Il rendimento è retrocesso sui livelli del dicembre 2017. Allora il Federal Fund Rate si collocava all’1,5% (data della modifica il 13 dicembre). Attualmente si situa al 2,5%, ultima tappa di una progressività nel tempo così evoluta: 0,5% il 15/12/2015, 0,75% il 14/12/2016, 1% il 5/3/2017, 1,25% il 14/6/2017, 1,5% - come già detto – il 13/12/2017, 1,75% il 21/3/2018, 2% il 13/6/2018, 2,25% il 26/9/2018 e infine 2,5% il 19/12/2018. Naturalmente non esiste una relazione automatica che porti a ipotizzare – essendo il decennale al 2,4% - che il tasso Fed approdi all’1,5%! E’ il trend a dover essere preso in considerazione e questo risulta appunto ribassista, il che significa rialzo delle quotazioni dei Treasuries a dieci anni, conferma di una propensione del mercato ad anticipare un calo dei tassi, magari solo marginale.
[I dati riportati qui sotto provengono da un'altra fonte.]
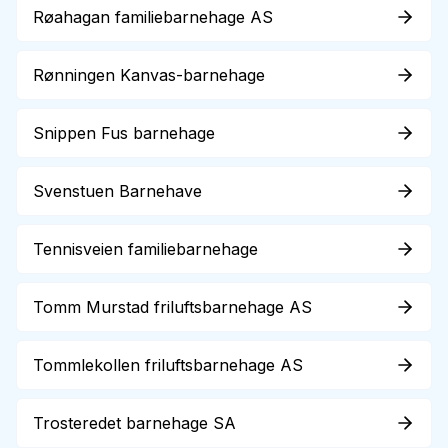
Røahagan familiebarnehage AS
Rønningen Kanvas-barnehage
Snippen Fus barnehage
Svenstuen Barnehave
Tennisveien familiebarnehage
Tomm Murstad friluftsbarnehage AS
Tommlekollen friluftsbarnehage AS
Trosteredet barnehage SA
Lo ratifica la quotazione del più utilizzato attualmente fra i T-Bond a 10 anni presenti su Tlx, il 5,25% scadenza 15/2/2029 (Isin US912810FG86), salito negli ultimi mesi da 117,75 a 124,3 $, movimento comunque non così accentuato come lo yield di riferimento farebbe pensare. Torniamo a quest’ultimo. La flessione è in corso da tempo e potrebbe trovare un’area di stabilizzazione fra il 2,3 e il 2,2%.